Tries to find the maximum percentile that contains at least 10 % of the pixels.

fit_circles()[source]

This method’s goal is to fit circles to the data.

plot_sympy_line(array, sympy_line, color)[source]

This method’s goal is to add a line to an array. It expects to receive an array where pixels that have points have non-null value. From a line specified as a Sympy object, it will color pixels in the array using the value for color.

Parameters:

  • array : numpy.ndarray

    Containing the data where the line will be drawn in-place.

  • sympy_line : sympy.Line

    An object describing the geometry of the line to be drawn.

  • color : integer

    The value to attribute to each pixel in the input array that is crossed by the geometric input line.
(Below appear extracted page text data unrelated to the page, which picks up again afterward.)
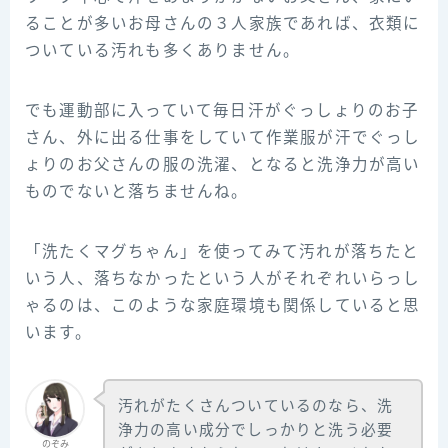
ることが多いお母さんの３人家族であれば、衣類に
ついている汚れも多くありません。
でも運動部に入っていて毎日汗がぐっしょりのお子
さん、外に出る仕事をしていて作業服が汗でぐっし
ょりのお父さんの服の洗濯、となると洗浄力が高い
ものでないと落ちませんね。
「洗たくマグちゃん」を使ってみて汚れが落ちたと
いう人、落ちなかったという人がそれぞれいらっし
ゃるのは、このような家庭環境も関係していると思
います。
汚れがたくさんついているのなら、洗
浄力の高い成分でしっかりと洗う必要
のぞみ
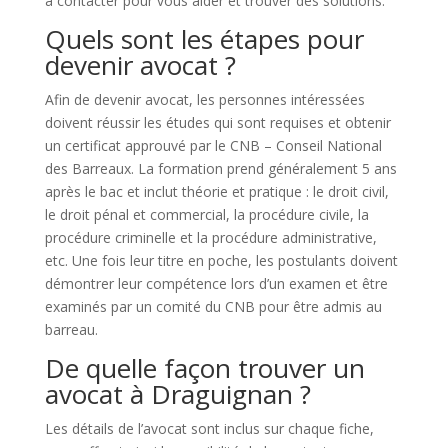
à contacter pour vous aider et trouver des solutions.
Quels sont les étapes pour
devenir avocat ?
Afin de devenir avocat, les personnes intéressées
doivent réussir les études qui sont requises et obtenir
un certificat approuvé par le CNB – Conseil National
des Barreaux. La formation prend généralement 5 ans
après le bac et inclut théorie et pratique : le droit civil,
le droit pénal et commercial, la procédure civile, la
procédure criminelle et la procédure administrative,
etc. Une fois leur titre en poche, les postulants doivent
démontrer leur compétence lors d’un examen et être
examinés par un comité du CNB pour être admis au
barreau.
De quelle façon trouver un
avocat à Draguignan ?
Les détails de l’avocat sont inclus sur chaque fiche,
remove_lumped_pixel_sets(pixel_sets)[source]

For some cubes, in some planes, the central region has many pixels that do not belong to a ring, but are identified as part of the ridge. This is possibly due to a “nascent” ring in that plane. This function identifies such regions and removes them from the returned set.

Parameters:

  • pixel_sets : list of numpy.ndarrays

    Containing disjoint pixel sets.

ridgeness(upper, lower, col, row, threshold=1)[source]

Returns 1 if point at col, row has threshold neighbours that is 1 in both upper and lower arrays.

Parameters:

  • upper : numpy.ndarray

    Should contain the array with a higher percentile gradient region.

  • lower : numpy.ndarray

    Should contain the array with a lower percentile gradient region.

  • col : integer

    The column where the pixel’s ridgeness is to be assessed.

  • row : integer

    The row where the pixel’s ridgeness is to be assessed.

  • threshold : integer : 1

    The minimum number of neighbours in each region that a pixel must possess to be considered a “ridge” pixel.

Returns:

  • unnamed variable : integer

    Will be 0 for pixels in the “ridge” and 0 otherwise.

segment()[source]

This method’s goal is to segment the image in ring and non-ring regions.

This is accomplished applying the numpy.gradient method on the input array; and then obtaining the lower percentile region (the regions in the data where the gradient is minimal) and the higher percentile region.

The very “middle” of each ring will consist of the pixels where the gradient is in the process of changing sign; and therefore, finding these pixels (the “ridge”), is equivalent to finding the “middle” of the rings.

separate_rings()[source]

This method’s goal is to create distinct array objects for each disjoint pixel set in the current self.result [ ‘ridge’ ] array.